**** Source records

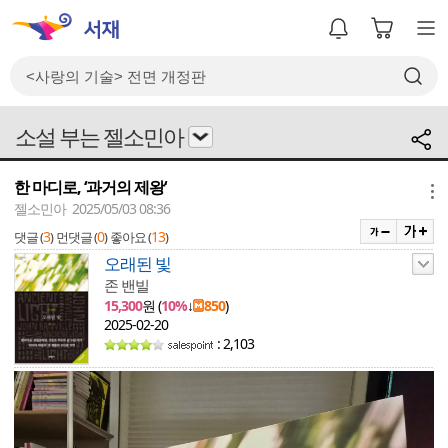
소설 부는 젤소민아
한 마디로, ‘과거의 제왕‘
메뉴
젤소민아 2025/05/03 08:36
3
0
13
댓글 (
)
먼댓글 (
)
좋아요 (
)
오래된 빛
존 밴빌
15,300
원 (
10%
↓
850
)
2025-02-20
: 2,103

********

--- Problem requirements ---
Hand over the entries again, exactly as written and without the pictures.

--- Response area ---
소설 부는 젤소민아
한 마디로, ‘과거의 제왕‘
메뉴
젤소민아 2025/05/03 08:36
3
0
13
댓글 (
)
먼댓글 (
)
좋아요 (
)
오래된 빛
존 밴빌
15,300
원 (
10%
↓
850
)
2025-02-20
: 2,103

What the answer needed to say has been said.